WRL — the year in review

The AMS executive looks back on their platform, 11 months in office

From left: Justin Reekie, Allison Williams and Philip Lloyd, or Team WRL.
From left: Justin Reekie, Allison Williams and Philip Lloyd, or Team WRL.

Following the release of their State of the Union report, AMS President Allison Williams, Vice-President of Operations Justin Reekie and Vice-President of University Affairs Philip Lloyd — or Team WRL — sat down with The Journal to reflect on platform points and overall progress during their term.

Williams said a “defining element” of the year was opening up discussion to various stakeholder groups, adding that as a result, significant trust was placed in the executive and many successes came about.

“I think when you care a lot about something and feel really strongly about it succeeding, there can be a tendency to become a little bit defensive,” Williams said. “But we tried very hard to open everything up.”
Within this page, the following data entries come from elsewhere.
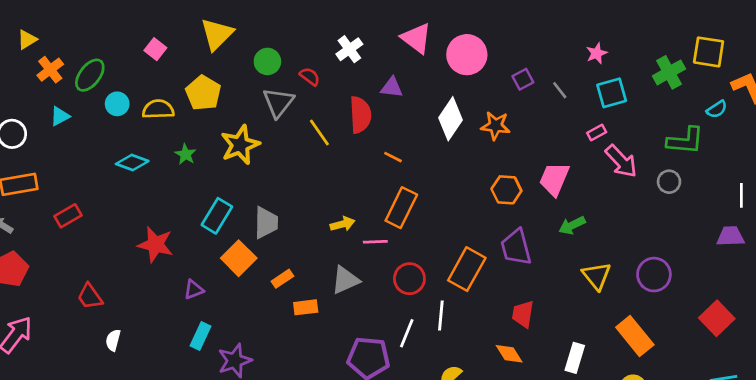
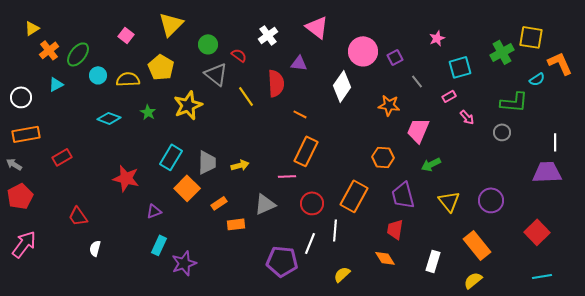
pink star: (597, 53) -> (437, 38), moved
pink circle: (467, 55) -> (363, 51), moved
gray line: (560, 90) -> (417, 81), moved
gray triangle: (278, 102) -> (216, 74), turned -30
orange star: (496, 126) -> (389, 105), moved
pink arrow: (621, 161) -> (467, 117), size x0.6
orange hexagon: (506, 190) -> (383, 157), moved
yellow arrow: (343, 224) -> (240, 165), moved
purple trapezoid: (730, 236) -> (547, 172), size x1.4
purple trapezoid: (516, 247) -> (403, 195), moved

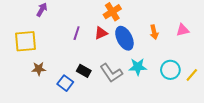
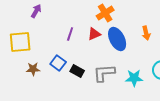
cyan star: (138, 67) -> (134, 78), moved
gray L-shape: (111, 73) -> (104, 73), turned 120
blue square: (65, 83) -> (58, 63), moved

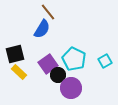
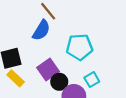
cyan pentagon: (74, 59) -> (79, 47), moved, turned -30
cyan square: (105, 61) -> (92, 80), moved

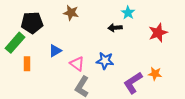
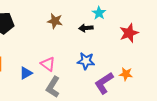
brown star: (71, 13) -> (55, 21), moved
blue triangle: (55, 51) -> (26, 73), moved
blue star: (105, 61) -> (86, 61), moved

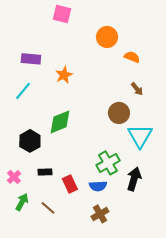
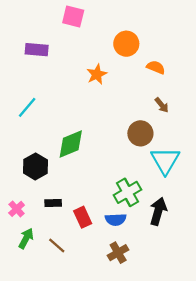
purple rectangle: (31, 59) -> (37, 50), moved
orange star: (64, 75) -> (97, 74), moved

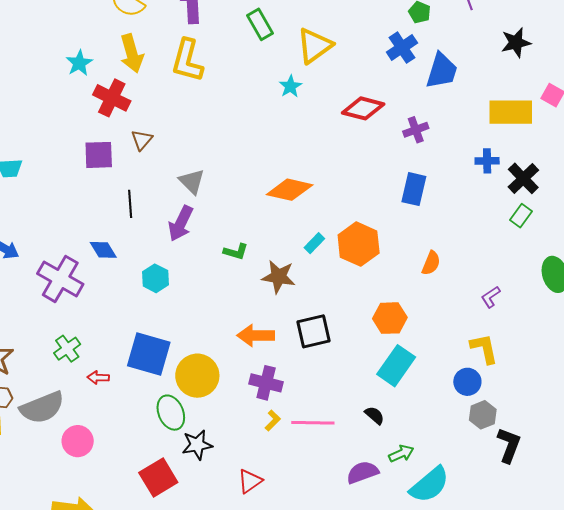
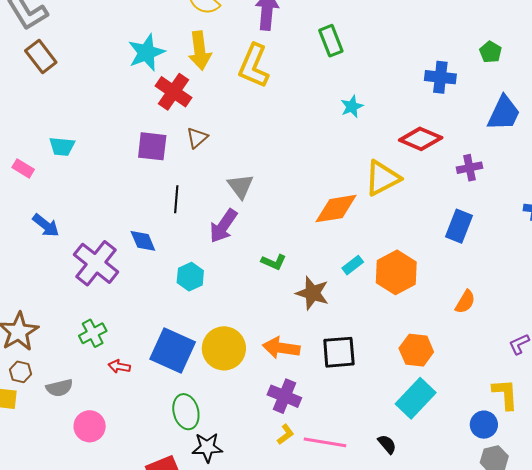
yellow triangle: (315, 46) -> (382, 178), moved
blue cross: (402, 48) -> (440, 77), moved, turned 32
cyan star: (79, 63) -> (146, 53), size x1.4
orange diamond: (290, 190) -> (336, 209), turned -30
yellow circle: (197, 376) -> (224, 348), moved
gray semicircle: (42, 408) -> (59, 388), size x0.6

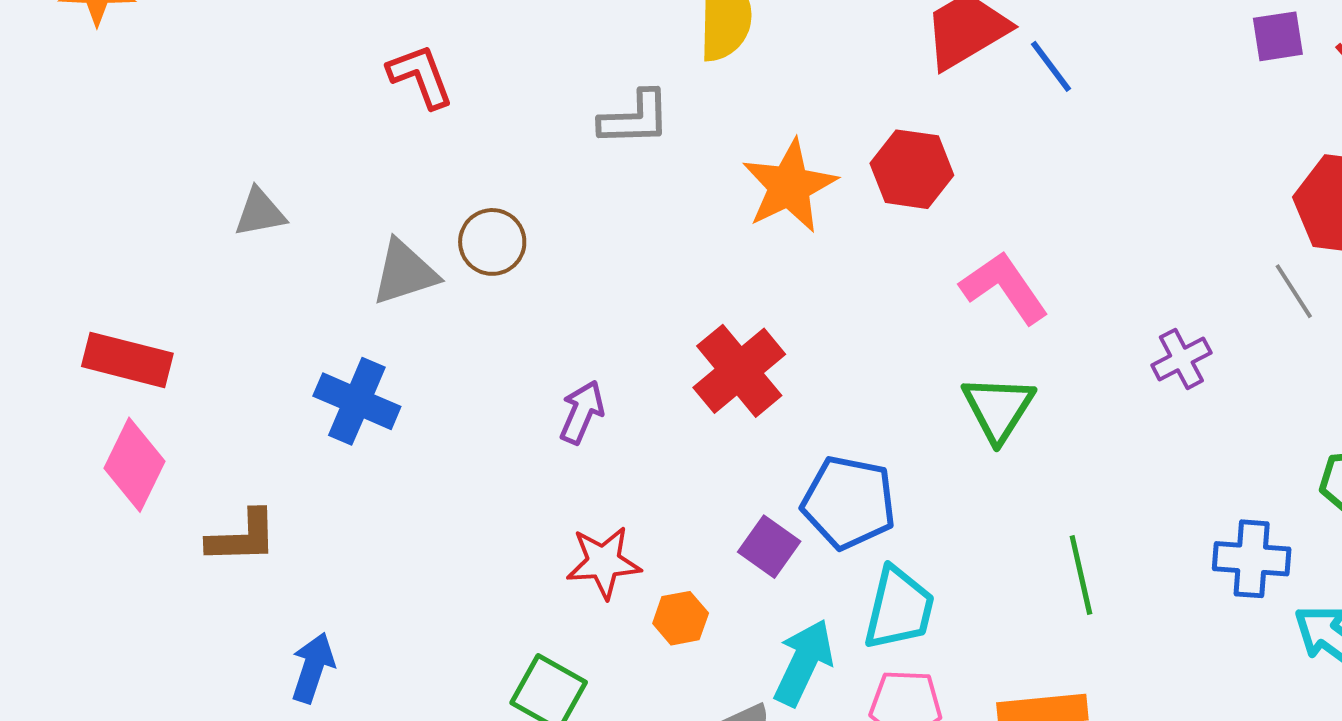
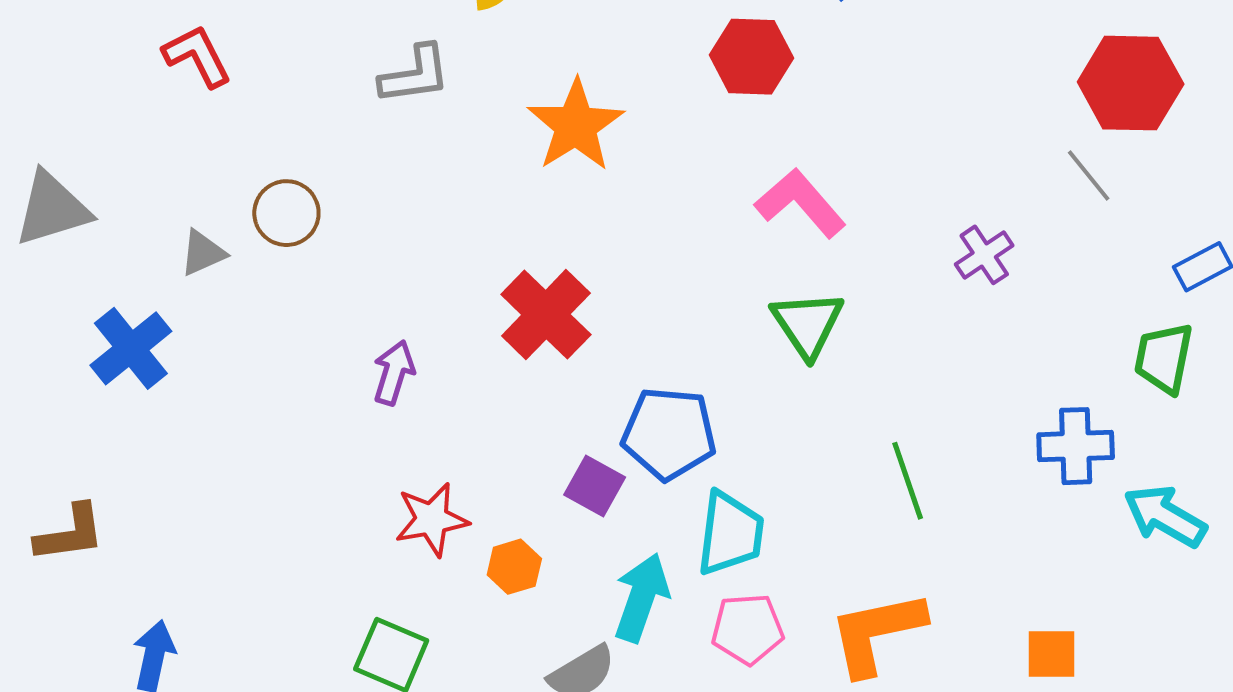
red hexagon: (912, 169) -> (752, 57), moved
gray triangle: (260, 212) -> (52, 209), size x1.5
gray triangle: (405, 272) -> (203, 253), size x0.7
blue cross: (357, 401) -> (131, 348), moved, turned 34

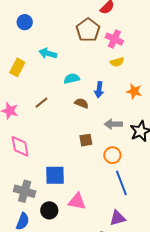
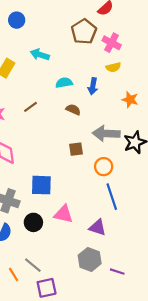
blue arrow: (99, 90) -> (93, 86), moved
gray arrow: (113, 124) -> (106, 133), size x1.4
purple triangle: (118, 218) -> (98, 227), moved, turned 30

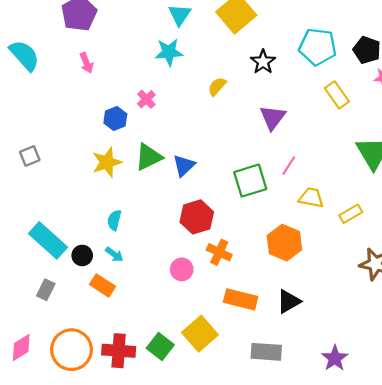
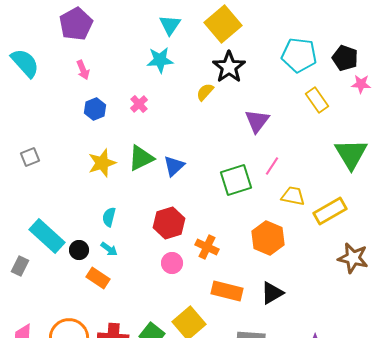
black star: (263, 62) -> (229, 67), moved, size x1.4
blue hexagon: (115, 118) -> (95, 109), moved
yellow rectangle: (351, 214) -> (330, 211), size x1.5
red hexagon: (197, 217) -> (169, 223), moved
gray rectangle: (46, 290) -> (20, 266), moved

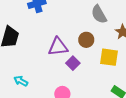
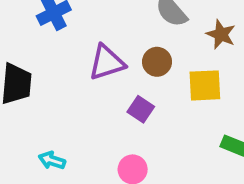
purple triangle: (58, 47) -> (107, 62), moved

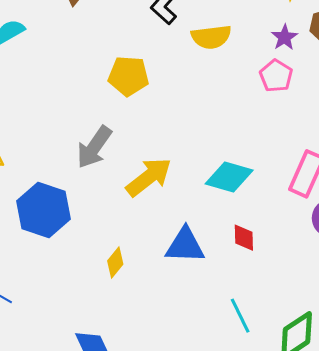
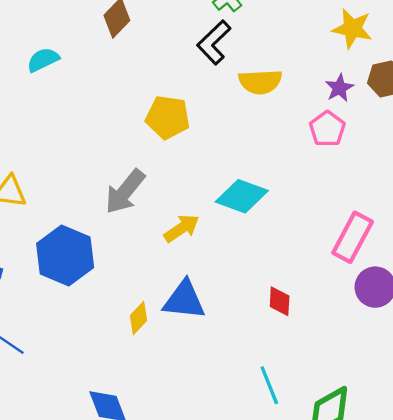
yellow arrow: (149, 177) -> (182, 228), size x0.7
cyan diamond: (229, 177) -> (242, 196), moved
blue triangle: (185, 245) -> (184, 300), moved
Williams said the executive began speaking to the University in the summertime about broader issues related to the AMS, instead of communicating with the administration “on an incidental basis”. She added that this helped establish where both sides were “coming from” and aided discussions during the year.

Lloyd said collaboration was his major takeaway.

“In order to accomplish what we did, it rested on the idea that we are working together to meet the goals,” he said.

Understanding the perspective of the University, student groups, the AMS itself and the City was key for Reekie.

“While taking in every perspective, finding common outcomes and common goals and understanding really what is going to benefit students at the end of the day and working together to strive to meet those goals,” he said.

Tricolour Festival

Williams said the executive has always stood by the fact that if a student fee were implemented, it wouldn’t cover the full cost of the festival, adding that sponsorship, non-student ticket sales and “alternative revenue streams” were also examined as part of the funding model.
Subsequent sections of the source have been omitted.